Maison Malfroy
- Company type: Private
- Industry: Textiles Fashion Silk
- Founded: 1939; 87 years ago
- Founder: André Malfroy Jean Million
- Headquarters: Lyon, France
- Area served: Worldwide
- Key people: Henri Malfroy (CEO)
- Products: Silk scarves, stoles, shawls, fabrics
- Owner: Malfroy family
- Website: malfroy.com

= Maison Malfroy =

Maison Malfroy is a French silk scarf manufacturer based in Lyon, known as the French center for silk.

==History==
Maison Malfroy was founded in 1939 by André Malfroy and Jean Million, who opened a workshop dedicated to creating silk scarves, printed using screen printing. Before founding Maison Malfroy, the Malfroy family had been working in the silk industry since the late 19th century. It initially used the “impression au cadre” frame screen-printing method to produce silk scarves.

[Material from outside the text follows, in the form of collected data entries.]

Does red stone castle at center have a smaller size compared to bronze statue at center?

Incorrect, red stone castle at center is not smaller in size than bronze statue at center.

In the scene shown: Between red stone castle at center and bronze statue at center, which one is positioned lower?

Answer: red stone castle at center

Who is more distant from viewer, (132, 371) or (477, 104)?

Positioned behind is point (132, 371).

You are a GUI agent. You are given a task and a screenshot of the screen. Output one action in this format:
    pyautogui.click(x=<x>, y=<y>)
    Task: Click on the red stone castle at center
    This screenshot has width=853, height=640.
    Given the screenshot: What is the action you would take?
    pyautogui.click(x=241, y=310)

Over the years, Maison Malfroy became known both domestically and internationally for silk-scarf production. The company remained family-owned, with each generation preserving the core practices while broadening technical expertise. In subsequent decades, Maison Malfroy expanded its product range to include wool and cotton alongside silk in its textiles.

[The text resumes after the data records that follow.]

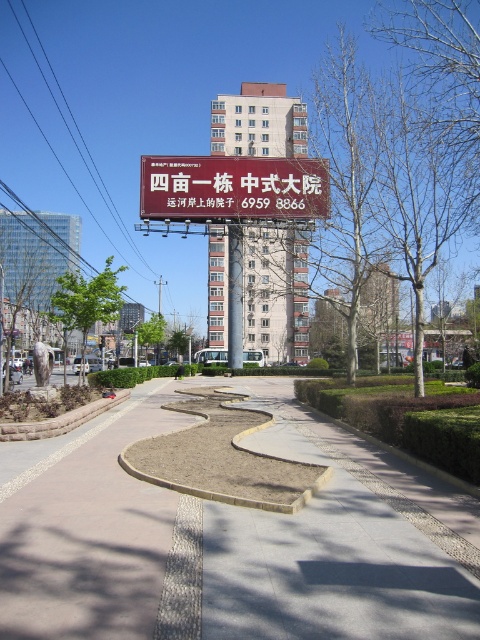 Question: Can you confirm if gray concrete pavement at center is positioned to the left of matte red sign at center?

Choices:
 (A) no
 (B) yes

Answer: (A)

Question: Which object is positioned farthest from the matte red sign at center?

Choices:
 (A) gray concrete pavement at center
 (B) metallic sign at center

Answer: (A)

Question: Can you confirm if gray concrete pavement at center is smaller than matte red sign at center?

Choices:
 (A) no
 (B) yes

Answer: (B)

Question: Among these points, which one is farthest from the camera?

Choices:
 (A) (152, 196)
 (B) (232, 337)

Answer: (B)

Question: Estimate the real-world distances between objects in this image. Which object is farther from the gray concrete pavement at center?

Choices:
 (A) matte red sign at center
 (B) metallic sign at center

Answer: (B)

Question: Considering the relative positions of matte red sign at center and metallic sign at center in the image provided, where is matte red sign at center located with respect to metallic sign at center?

Choices:
 (A) below
 (B) above

Answer: (B)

In 1991, Maison Malfroy relocated its operations to Saint-Genis-Laval (a suburb of Lyon) to expand its operations.

In 1993, Maison Malfroy acquired Delacquis, a weaving atelier specializing in wool and jacquard textiles, adding jacquard weaving to its manufacturing.

In 2000, Maison Malfroy sold its fabric-printing plant, SIB, to the Hermès group. During the same time, Maison Malfroy established a design studio.

During the late 20th century, Maison Malfroy upgraded its manufacturing processes while maintaining traditional artisanal methods, such as hand-rolled finishing. In the 2000s, the third generation assumed leadership and introduced new printing techniques, broadening its color range and improving the precision of detailed silk designs.

Maison Malfroy regularly exhibits at international fairs such as Première Vision (Paris), Mode (Tokyo) and The London Textile Fair.

Over several decades, Maison Malfroy's studio produced silk scarves for luxury fashion houses such as Givenchy, Guy Laroche, Moschino and Sonia Rykiel, while also developing its in-house collections.

A third-generation family member currently heads the company.

==Production==
Maison Malfroy produces silk scarves (foulards) and related accessories, including carré scarves, stoles and shawls. Items are designed in-house and primarily manufactured in France or Italy, typically featuring hand-rolled hems using the French "roulotté" technique. Its “Collection Musée” reproduces works by painters such as Gauguin, Monet, van Gogh, Cézanne, Klimt and Toulouse-Lautrec. Maison Malfroy designs original patterns for its collections each year, inspired by various cultural influences.